The unified hierarchy provides reliable cgroup empty notifications for
the first time, via inotify. To make use of this we maintain one
manager-wide inotify fd, and each cgroup to it.

This patch also removes cg_delete() which is unused now.

On kernel 4.2 only the "memory" controller is compatible with the
unified hierarchy, hence that's the only controller systemd exposes when
booted in unified heirarchy mode.

This introduces a new enum for enumerating supported controllers, plus a
related enum for the mask bits mapping to it. The core is changed to
make use of this everywhere.

This moves PID 1 into a new "init.scope" implicit scope unit in the root
slice. This is necessary since on the unified hierarchy cgroups may
either contain subgroups or processes but not both. PID 1 hence has to
move out of the root cgroup (strictly speaking the root cgroup is the
only one where processes and subgroups are still allowed, but in order
to support containers nicey, we move PID 1 into the new scope in all
cases.) This new unit is also used on legacy hierarchy setups. It's
actually pretty useful on all systems, as it can then be used to filter
journal messages coming from PID 1, and so on.

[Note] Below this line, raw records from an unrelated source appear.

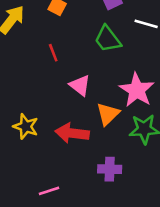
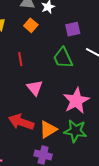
orange triangle: (108, 114) -> (48, 129), moved

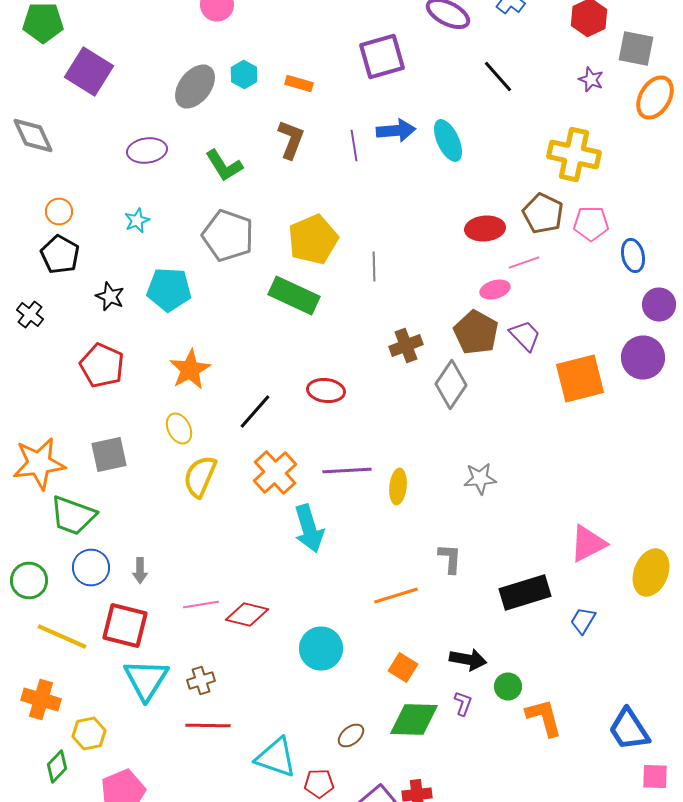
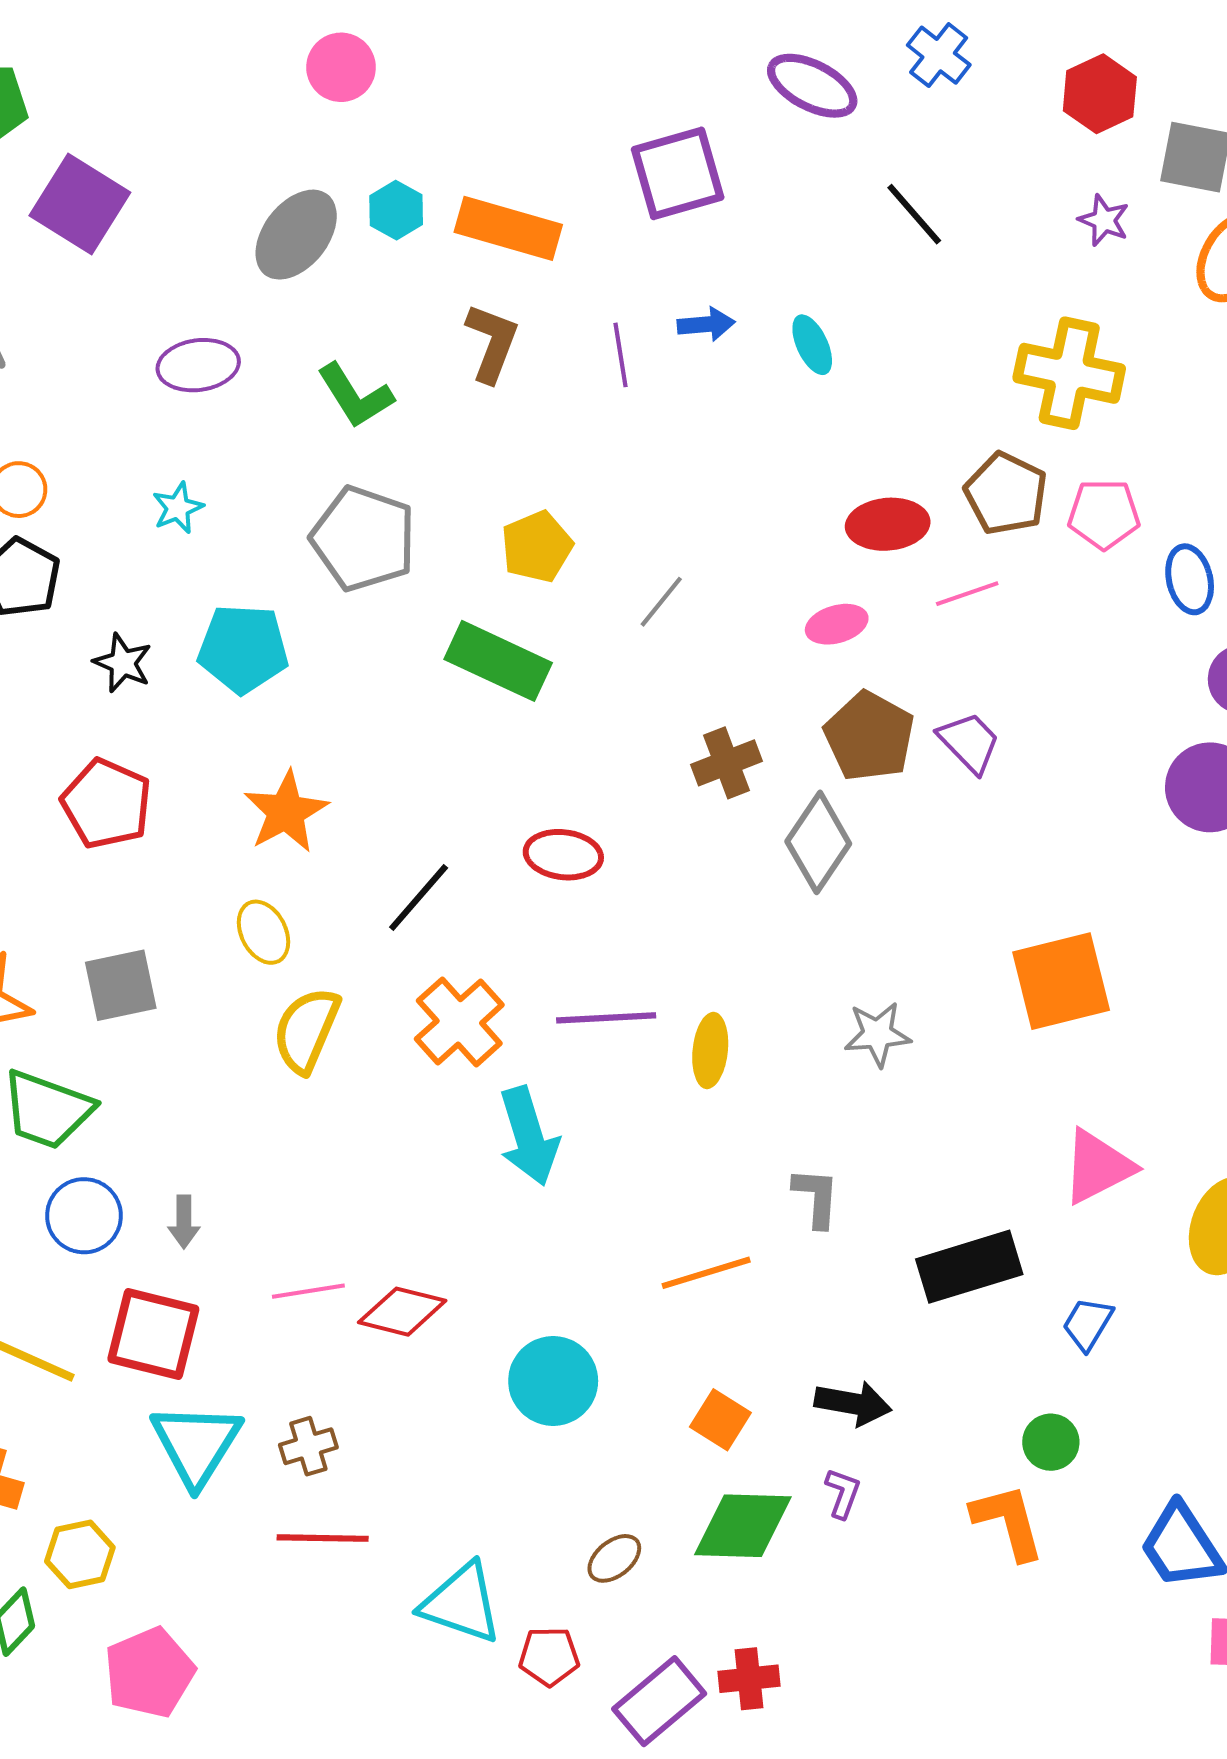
orange rectangle: (299, 84) -> (508, 228), size x1.8
blue arrow: (396, 130) -> (706, 324), size x0.7
cyan ellipse: (448, 140) -> (812, 345), size x0.7
yellow pentagon: (313, 240) -> (537, 547), size x0.7
gray line: (374, 266) -> (661, 602), turned 40
pink ellipse: (495, 290) -> (837, 624), moved
orange square: (580, 378) -> (1061, 981), moved
green circle: (508, 686) -> (1051, 1442), moved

The root slice ("-.slice") is now implicitly created and started (and
does not require a unit file on disk anymore), since
that's where "init.scope" is located and the slice needs to be started
before the scope can.

To check whether we are in unified or legacy hierarchy mode we use
statfs() on /sys/fs/cgroup. If the .f_type field reports tmpfs we are in
legacy mode, if it reports cgroupfs we are in unified mode.

This patch set carefuly makes sure that cgls and cgtop continue to work
as desired.

When invoking nspawn as a service it will implicitly create two
subcgroups in the cgroup it is using, one to move the nspawn process
into, the other to move the actual container processes into. This is
done because of the requirement that cgroups may either contain
processes or other subgroups.
2015-09-01 23:52:27 +02:00
Lennart Poettering d79200e26e unit: unify how we assing slices to units
This adds a new call unit_set_slice(), and simplifies
unit_add_default_slice(). THis should make our code a bit more robust
and simpler.
2015-08-31 13:20:43 +02:00
Lennart Poettering 35b7ff80e2 unit: add new macros to test for unit contexts 2015-08-31 13:20:43 +02:00
Lennart Poettering 21b735e798 core: add unit_dbus_interface_from_type() to unit-name.h
Let's add a way to get the type-specific D-Bus interface of a unit from
either its type or name to src/basic/unit-name.[ch]. That way we can
share it with the client side, where it is useful in tools like cgls or
machinectl.

Also ports over machinectl to make use of this.
2015-08-28 02:10:10 +02:00
Daniel Mack bbc2908635 core: dbus: track bus names per unit
Currently, PID1 installs an unfiltered NameOwnerChanged signal match, and
dispatches the signals itself. This does not scale, as right now, PID1
wakes up every time a bus client connects.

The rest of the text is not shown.